I have been very blunt in this post because this is a very important issue and I have very strong opinions on it. I don’t want to sound like I am bashing refs or being condescending; I appreciate the time that all referees put into supporting the VRC and helping to make it possible.

Thanks for the conversation here. While “Referee Accreditation” has never been an avenue we’ve decided to pursue, mostly for reasons already stated in this thread, it has always been our intent for refereeing to be at its highest quality possible at events.
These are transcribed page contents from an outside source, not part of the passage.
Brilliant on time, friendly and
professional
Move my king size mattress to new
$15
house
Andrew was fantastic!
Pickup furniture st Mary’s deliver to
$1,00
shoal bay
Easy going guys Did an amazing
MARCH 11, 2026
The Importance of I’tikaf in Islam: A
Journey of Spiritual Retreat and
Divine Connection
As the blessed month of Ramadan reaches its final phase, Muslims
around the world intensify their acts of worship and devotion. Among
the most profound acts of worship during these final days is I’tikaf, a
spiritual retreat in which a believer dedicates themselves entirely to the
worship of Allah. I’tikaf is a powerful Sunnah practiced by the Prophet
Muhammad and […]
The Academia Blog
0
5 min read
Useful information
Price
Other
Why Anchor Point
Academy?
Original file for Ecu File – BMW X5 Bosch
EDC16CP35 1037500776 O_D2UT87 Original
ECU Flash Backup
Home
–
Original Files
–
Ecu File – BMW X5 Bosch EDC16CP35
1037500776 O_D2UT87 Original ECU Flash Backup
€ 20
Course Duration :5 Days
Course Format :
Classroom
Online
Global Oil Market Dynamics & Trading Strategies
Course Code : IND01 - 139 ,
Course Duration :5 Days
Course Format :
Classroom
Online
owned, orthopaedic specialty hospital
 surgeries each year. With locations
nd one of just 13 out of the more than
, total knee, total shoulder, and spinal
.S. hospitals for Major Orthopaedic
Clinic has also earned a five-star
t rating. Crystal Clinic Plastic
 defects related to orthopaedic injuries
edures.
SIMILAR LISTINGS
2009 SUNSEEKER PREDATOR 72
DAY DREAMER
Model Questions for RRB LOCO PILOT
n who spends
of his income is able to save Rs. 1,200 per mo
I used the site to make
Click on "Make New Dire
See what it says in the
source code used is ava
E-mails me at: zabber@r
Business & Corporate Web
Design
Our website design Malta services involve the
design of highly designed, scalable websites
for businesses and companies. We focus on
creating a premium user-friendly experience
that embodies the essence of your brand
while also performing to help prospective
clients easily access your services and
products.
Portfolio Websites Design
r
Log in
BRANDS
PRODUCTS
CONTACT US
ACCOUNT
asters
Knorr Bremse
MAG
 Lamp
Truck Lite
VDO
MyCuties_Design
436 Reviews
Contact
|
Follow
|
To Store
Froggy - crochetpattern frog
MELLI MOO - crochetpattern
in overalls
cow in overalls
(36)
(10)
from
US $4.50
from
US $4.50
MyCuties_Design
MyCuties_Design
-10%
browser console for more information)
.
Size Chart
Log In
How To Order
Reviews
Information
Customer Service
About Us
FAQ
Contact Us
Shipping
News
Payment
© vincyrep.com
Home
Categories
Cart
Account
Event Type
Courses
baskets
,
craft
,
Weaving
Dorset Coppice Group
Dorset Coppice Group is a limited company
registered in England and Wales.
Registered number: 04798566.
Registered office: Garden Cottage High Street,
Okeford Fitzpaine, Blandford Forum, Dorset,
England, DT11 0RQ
Maintaining/improving quality while at the same time growing in event numbers and, thus, need for more event staff, is a challenge we take seriously.

Through the combined efforts of the GDC, VEX, and the RECF, we will continue to consider the referee job and its difficulties during game design, we strive to write clear rules for referees and teams to follow and apply as consistently as possible, we provide the official Q&A for BOTH teams and referees to use, we publish referee training guides, we hold periodic training calls for referees, and we produce referee training videos (we concluded shooting these videos on Tues for the Toss Up season and they are currently in post-production).

Through feedback each year we learn from the community (teams, events, and volunteers) and seek to improve all aspects of our events, including refereeing, as we move forward.

-Rich

Thank you very much for the response Rich. I can understand that it would be difficult to implement, and there probably isn’t enough support for it at this stage, but as the competition grows and quality control becomes more of an issue I hope that the RECF and VEX will begin to consider referee accreditation as a possible solution to some of the growing pains.